# Try it
Would you please restate all of the entries exactly, apart from the pictures?

☆ ☆ ☆ ☆ ☆ ☆ ☆

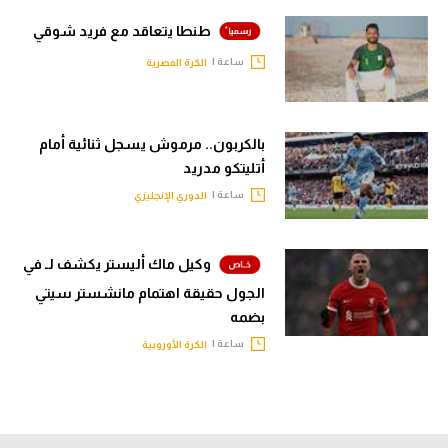
طنطا يتعاقد مع فريد شوقي
ساعة |
الكرة المصرية
بالكربون.. مرموش يسجل ثنائية أمام
أتليتكو مدريد
ساعة |
الدوري الإنجليزي
وكيل ماك أليستر يكشف لـ في
الجول حقيقة اهتمام مانشستر سيتي
بضمه
ساعة |
الكرة الأوروبية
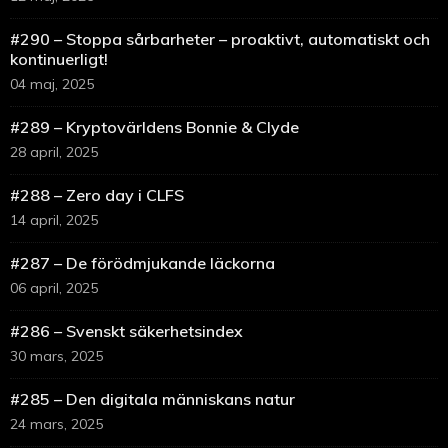
#290 – Stoppa sårbarheter – proaktivt, automatiskt och
kontinuerligt!
04 maj, 2025
#289 – Kryptovärldens Bonnie & Clyde
28 april, 2025
#288 – Zero day i CLFS
14 april, 2025
#287 – De förödmjukande läckorna
06 april, 2025
#286 – Svenskt säkerhetsindex
30 mars, 2025
#285 – Den digitala människans natur
24 mars, 2025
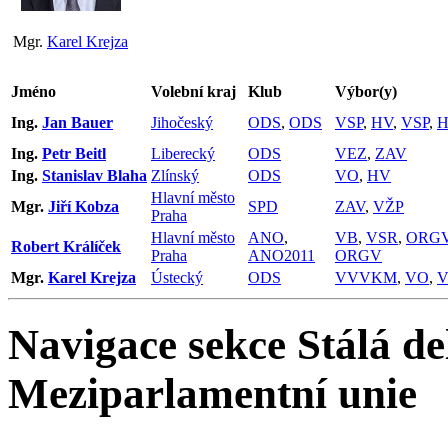
Mgr.
Karel Krejza
Jméno
Volební kraj
Klub
Výbor(y)
Ing.
Jan Bauer
Jihočeský
ODS
,
ODS
VSP
,
HV
,
VSP
,
Ing.
Petr Beitl
Liberecký
ODS
VEZ
,
ZAV
Ing.
Stanislav Blaha
Zlínský
ODS
VO
,
HV
Hlavní město
Mgr.
Jiří Kobza
SPD
ZAV
,
VŽP
Praha
Hlavní město
ANO
,
VB
,
VSR
,
ORG
Robert Králíček
Praha
ANO2011
ORGV
Mgr.
Karel Krejza
Ústecký
ODS
VVVKM
,
VO
,
Navigace sekce
Stálá de
Meziparlamentní unie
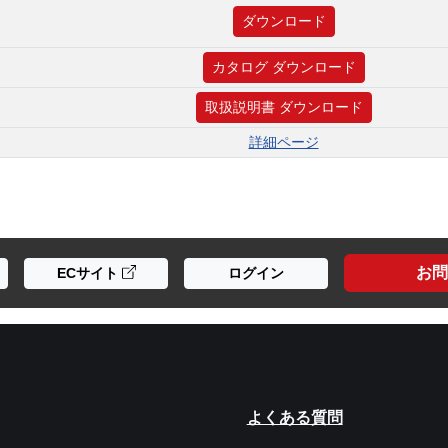
ダウンロード
カタログ ダウンロード
取扱説明書 ダウンロード
詳細ページ
お問
ECサイト
ログイン
よくある質問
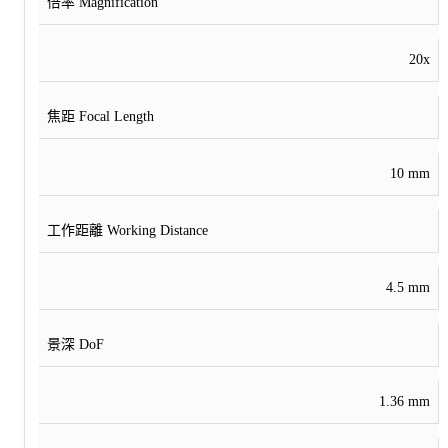
倍率 Magnification
20x
焦距 Focal Length
10 mm
工作距離 Working Distance
4.5 mm
景深 DoF
1.36 mm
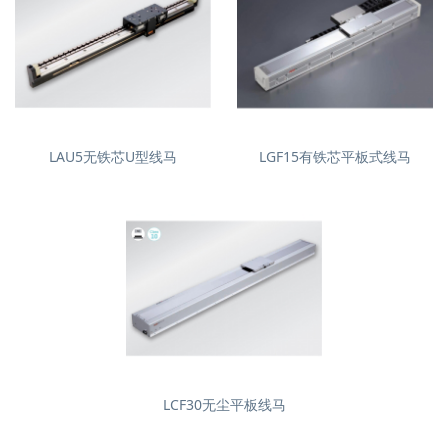
LAU5无铁芯U型线马
LGF15有铁芯平板式线马
LCF30无尘平板线马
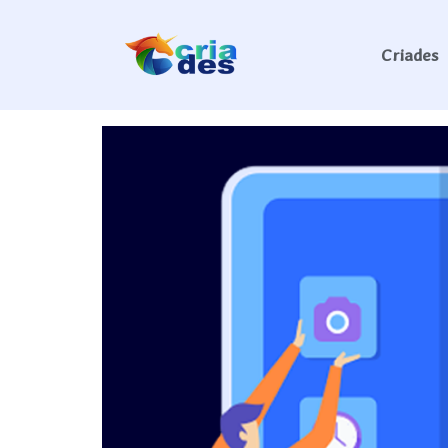
Tag:
criação de s
Criades
Criades Sites – Desenv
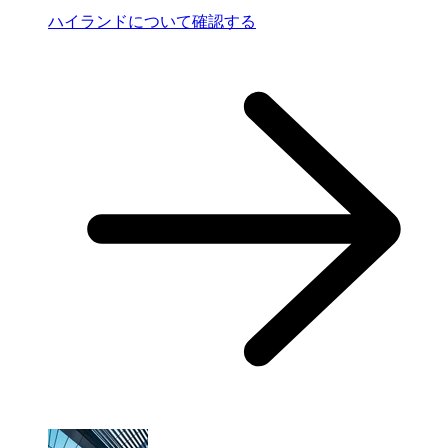
ハイランドについて確認する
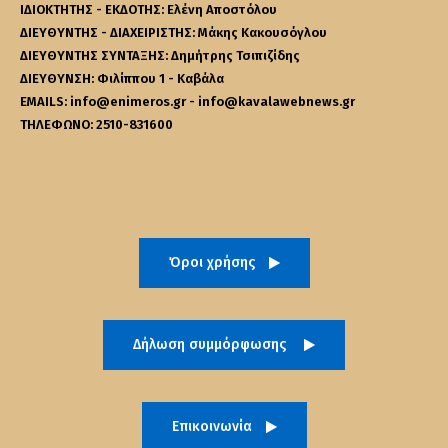
ΙΔΙΟΚΤΗΤΗΣ - ΕΚΔΟΤΗΣ: Ελένη Αποστόλου
ΔΙΕΥΘΥΝΤΗΣ - ΔΙΑΧΕΙΡΙΣΤΗΣ: Μάκης Κακουσόγλου
ΔΙΕΥΘΥΝΤΗΣ ΣΥΝΤΑΞΗΣ: Δημήτρης Τσιπιζίδης
ΔΙΕΥΘΥΝΣΗ: Φιλίππου 1 - Καβάλα
EMAILS: info@enimeros.gr - info@kavalawebnews.gr
ΤΗΛΕΦΩΝΟ: 2510-831600
Όροι χρήσης
Δήλωση συμμόρφωσης
Επικοινωνία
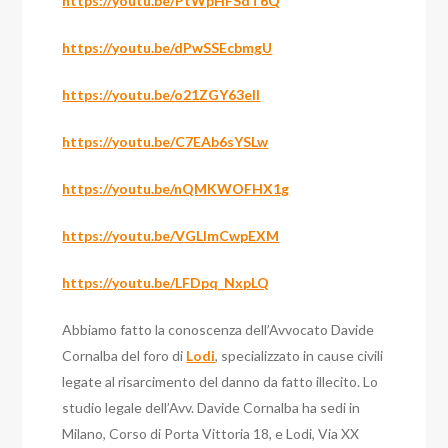
https://youtu.be/PtWpHFSdT6Q
https://youtu.be/dPwSSEcbmgU
https://youtu.be/o21ZGY63elI
https://youtu.be/C7EAb6sYSLw
https://youtu.be/nQMKWOFHX1g
https://youtu.be/VGLImCwpEXM
https://youtu.be/LFDpq_NxpLQ
Abbiamo fatto la conoscenza dell’Avvocato Davide
Cornalba del foro di
Lodi
, specializzato in cause civili
legate al risarcimento del danno da fatto illecito. Lo
studio legale dell’Avv. Davide Cornalba ha sedi in
Milano, Corso di Porta Vittoria 18, e Lodi, Via XX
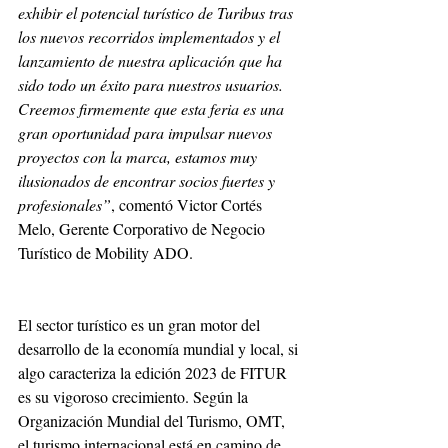
exhibir el potencial turístico de Turibus tras 
los nuevos recorridos implementados y el 
lanzamiento de nuestra aplicación que ha 
sido todo un éxito para nuestros usuarios. 
Creemos firmemente que esta feria es una 
gran oportunidad para impulsar nuevos 
proyectos con la marca, estamos muy 
ilusionados de encontrar socios fuertes y 
profesionales”
, comentó Victor Cortés 
Melo, Gerente Corporativo de Negocio 
Turístico de Mobility ADO. 
El sector turístico es un gran motor del 
desarrollo de la economía mundial y local, si 
algo caracteriza la edición 2023 de FITUR 
es su vigoroso crecimiento. Según la 
Organización Mundial del Turismo, OMT, 
el turismo internacional está en camino de 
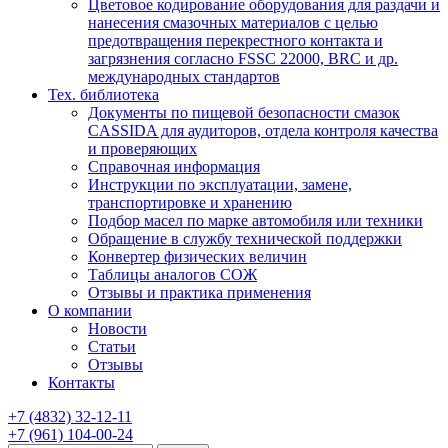
Цветовое кодирование оборудования для раздачи и
нанесения смазочных материалов с целью
предотвращения перекрестного контакта и
загрязнения согласно FSSC 22000, BRC и др.
международных стандартов
Тех. библиотека
Документы по пищевой безопасности смазок
CASSIDA для аудиторов, отдела контроля качества
и проверяющих
Справочная информация
Инструкции по эксплуатации, замене,
транспортировке и хранению
Подбор масел по марке автомобиля или техники
Обращение в службу технической поддержки
Конвертер физических величин
Таблицы аналогов СОЖ
Отзывы и практика применения
О компании
Новости
Статьи
Отзывы
Контакты
+7
(4832)
32-12-11
+7
(961)
104-00-24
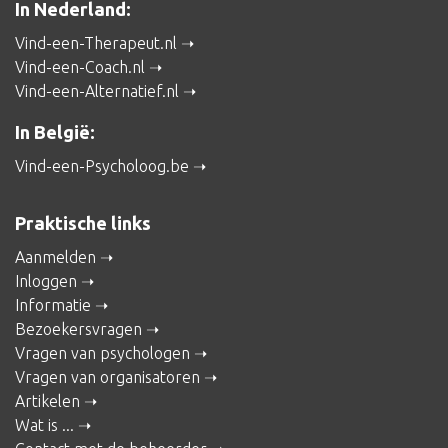
In Nederland:
Vind-een-Therapeut.nl
Vind-een-Coach.nl
Vind-een-Alternatief.nl
In België:
Vind-een-Psycholoog.be
Praktische links
Aanmelden
Inloggen
Informatie
Bezoekersvragen
Vragen van psychologen
Vragen van organisatoren
Artikelen
Wat is ...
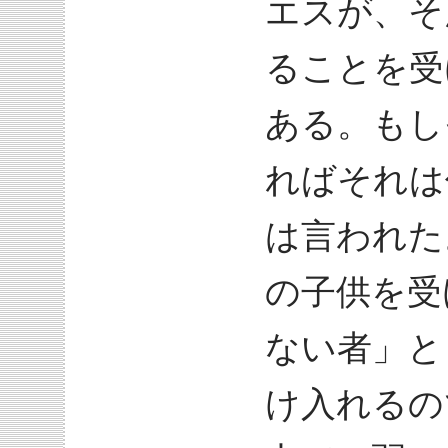
エスが、そ
ることを受
ある。もし
ればそれは
は言われた
の子供を受
ない者」と
け入れるの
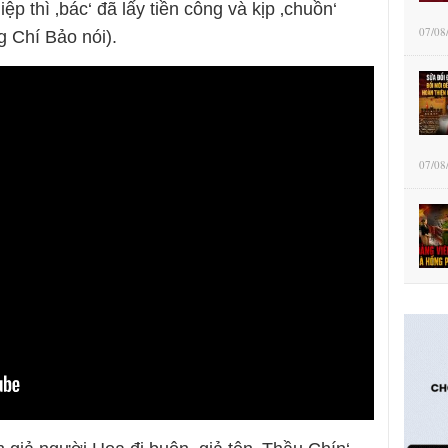
p thì ‚bác‘ đã lấy tiền công và kịp ‚chuồn‘
07/08
ng Chí Bảo nói).
07/08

☆ ☆ ☆ ☆ ☆ ☆ ☆

# Reply to the exercise
طنطا يتعاقد مع فريد شوقي
ساعة |
الكرة المصرية
بالكربون.. مرموش يسجل ثنائية أمام
أتليتكو مدريد
ساعة |
الدوري الإنجليزي
وكيل ماك أليستر يكشف لـ في
الجول حقيقة اهتمام مانشستر سيتي
بضمه
ساعة |
الكرة الأوروبية
#290 – Stoppa sårbarheter – proaktivt, automatiskt och
kontinuerligt!
04 maj, 2025
#289 – Kryptovärldens Bonnie & Clyde
28 april, 2025
#288 – Zero day i CLFS
14 april, 2025
#287 – De förödmjukande läckorna
06 april, 2025
#286 – Svenskt säkerhetsindex
30 mars, 2025
#285 – Den digitala människans natur
24 mars, 2025
Mgr.
Karel Krejza
Jméno
Volební kraj
Klub
Výbor(y)
Ing.
Jan Bauer
Jihočeský
ODS
,
ODS
VSP
,
HV
,
VSP
,
Ing.
Petr Beitl
Liberecký
ODS
VEZ
,
ZAV
Ing.
Stanislav Blaha
Zlínský
ODS
VO
,
HV
Hlavní město
Mgr.
Jiří Kobza
SPD
ZAV
,
VŽP
Praha
Hlavní město
ANO
,
VB
,
VSR
,
ORG
Robert Králíček
Praha
ANO2011
ORGV
Mgr.
Karel Krejza
Ústecký
ODS
VVVKM
,
VO
,
Navigace sekce
Stálá de
Meziparlamentní unie
ダウンロード
カタログ ダウンロード
取扱説明書 ダウンロード
詳細ページ
お問
ECサイト
ログイン
よくある質問
倍率 Magnification
20x
焦距 Focal Length
10 mm
工作距離 Working Distance
4.5 mm
景深 DoF
1.36 mm
LAU5无铁芯U型线马
LGF15有铁芯平板式线马
LCF30无尘平板线马
Tag:
criação de s
Criades
Criades Sites – Desenv
ハイランドについて確認する
ΙΔΙΟΚΤΗΤΗΣ - ΕΚΔΟΤΗΣ: Ελένη Αποστόλου
ΔΙΕΥΘΥΝΤΗΣ - ΔΙΑΧΕΙΡΙΣΤΗΣ: Μάκης Κακουσόγλου
ΔΙΕΥΘΥΝΤΗΣ ΣΥΝΤΑΞΗΣ: Δημήτρης Τσιπιζίδης
ΔΙΕΥΘΥΝΣΗ: Φιλίππου 1 - Καβάλα
EMAILS: info@enimeros.gr - info@kavalawebnews.gr
ΤΗΛΕΦΩΝΟ: 2510-831600
Όροι χρήσης
Δήλωση συμμόρφωσης
Επικοινωνία
https://youtu.be/PtWpHFSdT6Q
https://youtu.be/dPwSSEcbmgU
https://youtu.be/o21ZGY63elI
https://youtu.be/C7EAb6sYSLw
https://youtu.be/nQMKWOFHX1g
https://youtu.be/VGLImCwpEXM
https://youtu.be/LFDpq_NxpLQ
Abbiamo fatto la conoscenza dell’Avvocato Davide
Cornalba del foro di
Lodi
, specializzato in cause civili
legate al risarcimento del danno da fatto illecito. Lo
studio legale dell’Avv. Davide Cornalba ha sedi in
Milano, Corso di Porta Vittoria 18, e Lodi, Via XX
exhibir el potencial turístico de Turibus tras 
los nuevos recorridos implementados y el 
lanzamiento de nuestra aplicación que ha 
sido todo un éxito para nuestros usuarios. 
Creemos firmemente que esta feria es una 
gran oportunidad para impulsar nuevos 
proyectos con la marca, estamos muy 
ilusionados de encontrar socios fuertes y 
profesionales”
, comentó Victor Cortés 
Melo, Gerente Corporativo de Negocio 
Turístico de Mobility ADO. 
El sector turístico es un gran motor del 
desarrollo de la economía mundial y local, si 
algo caracteriza la edición 2023 de FITUR 
es su vigoroso crecimiento. Según la 
Organización Mundial del Turismo, OMT, 
el turismo internacional está en camino de 
Цветовое кодирование оборудования для раздачи и
нанесения смазочных материалов с целью
предотвращения перекрестного контакта и
загрязнения согласно FSSC 22000, BRC и др.
международных стандартов
Тех. библиотека
Документы по пищевой безопасности смазок
CASSIDA для аудиторов, отдела контроля качества
и проверяющих
Справочная информация
Инструкции по эксплуатации, замене,
транспортировке и хранению
Подбор масел по марке автомобиля или техники
Обращение в службу технической поддержки
Конвертер физических величин
Таблицы аналогов СОЖ
Отзывы и практика применения
О компании
Новости
Статьи
Отзывы
Контакты
+7
(4832)
32-12-11
+7
(961)
104-00-24
In Nederland:
Vind-een-Therapeut.nl
Vind-een-Coach.nl
Vind-een-Alternatief.nl
In België:
Vind-een-Psycholoog.be
Praktische links
Aanmelden
Inloggen
Informatie
Bezoekersvragen
Vragen van psychologen
Vragen van organisatoren
Artikelen
Wat is ...
エスが、そ
ることを受
ある。もし
ればそれは
は言われた
の子供を受
ない者」と
け入れるの
p thì ‚bác‘ đã lấy tiền công và kịp ‚chuồn‘
07/08
ng Chí Bảo nói).
07/08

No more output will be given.